Problem description ▸
Please show every line from the entries that carries the word "Taller".

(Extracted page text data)
════════

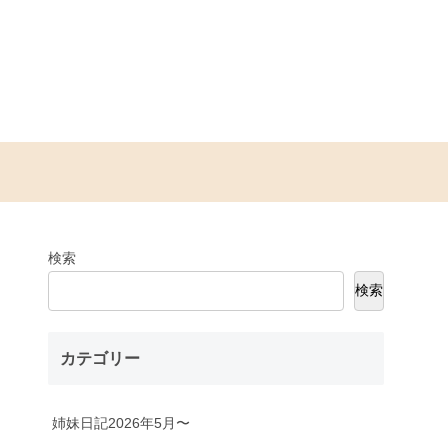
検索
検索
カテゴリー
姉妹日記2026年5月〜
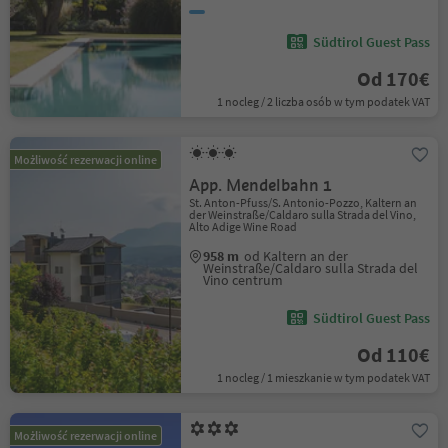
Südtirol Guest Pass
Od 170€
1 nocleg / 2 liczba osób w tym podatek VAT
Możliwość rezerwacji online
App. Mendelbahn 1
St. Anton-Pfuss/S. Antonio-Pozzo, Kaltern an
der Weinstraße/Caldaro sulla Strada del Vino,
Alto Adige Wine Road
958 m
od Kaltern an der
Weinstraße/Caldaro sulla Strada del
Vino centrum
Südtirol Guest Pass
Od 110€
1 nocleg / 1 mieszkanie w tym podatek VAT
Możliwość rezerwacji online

════════

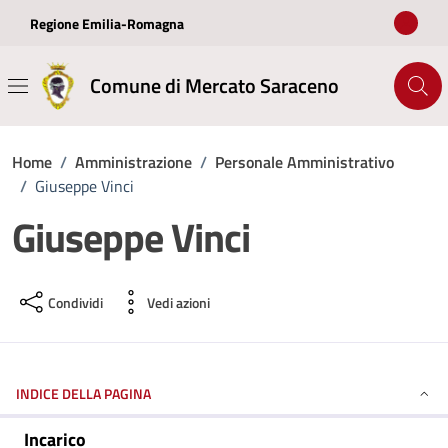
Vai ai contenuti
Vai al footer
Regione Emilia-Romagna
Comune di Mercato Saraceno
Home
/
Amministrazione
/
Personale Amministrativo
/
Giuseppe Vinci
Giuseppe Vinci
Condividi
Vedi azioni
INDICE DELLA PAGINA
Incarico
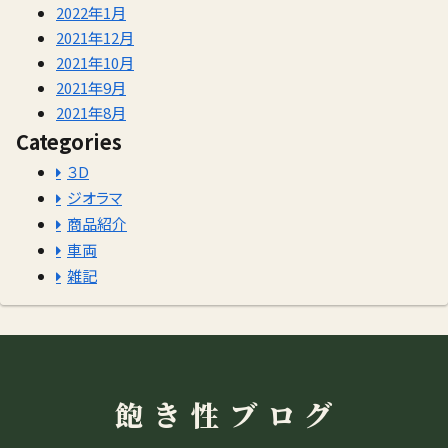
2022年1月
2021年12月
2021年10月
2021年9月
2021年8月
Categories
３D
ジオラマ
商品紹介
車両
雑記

════════

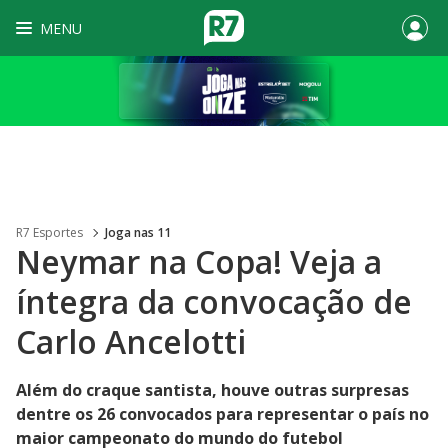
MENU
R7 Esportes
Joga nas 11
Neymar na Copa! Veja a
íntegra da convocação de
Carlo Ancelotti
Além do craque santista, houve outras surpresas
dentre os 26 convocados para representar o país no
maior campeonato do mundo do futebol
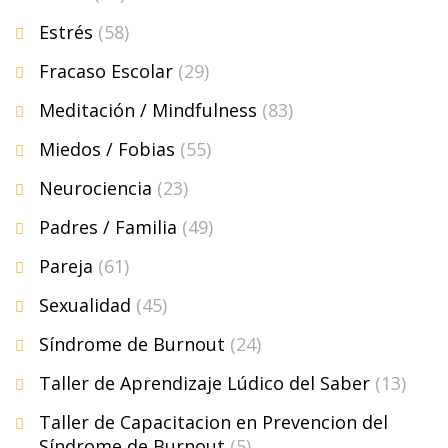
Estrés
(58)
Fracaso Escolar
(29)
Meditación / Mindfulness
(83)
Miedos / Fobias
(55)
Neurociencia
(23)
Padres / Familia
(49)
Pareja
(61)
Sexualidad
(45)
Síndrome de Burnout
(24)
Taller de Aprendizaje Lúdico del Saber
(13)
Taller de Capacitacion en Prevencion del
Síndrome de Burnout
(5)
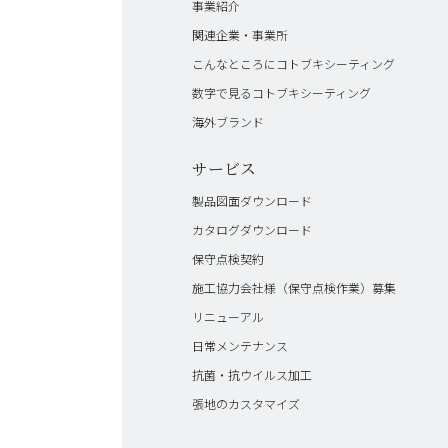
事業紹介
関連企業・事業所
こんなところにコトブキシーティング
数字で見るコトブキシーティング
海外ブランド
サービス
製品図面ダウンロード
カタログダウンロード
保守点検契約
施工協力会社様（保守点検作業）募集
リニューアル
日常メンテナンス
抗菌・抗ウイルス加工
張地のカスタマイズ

════════

Answer section ▸
Taller de Aprendizaje Lúdico del Saber
Taller de Capacitacion en Prevencion del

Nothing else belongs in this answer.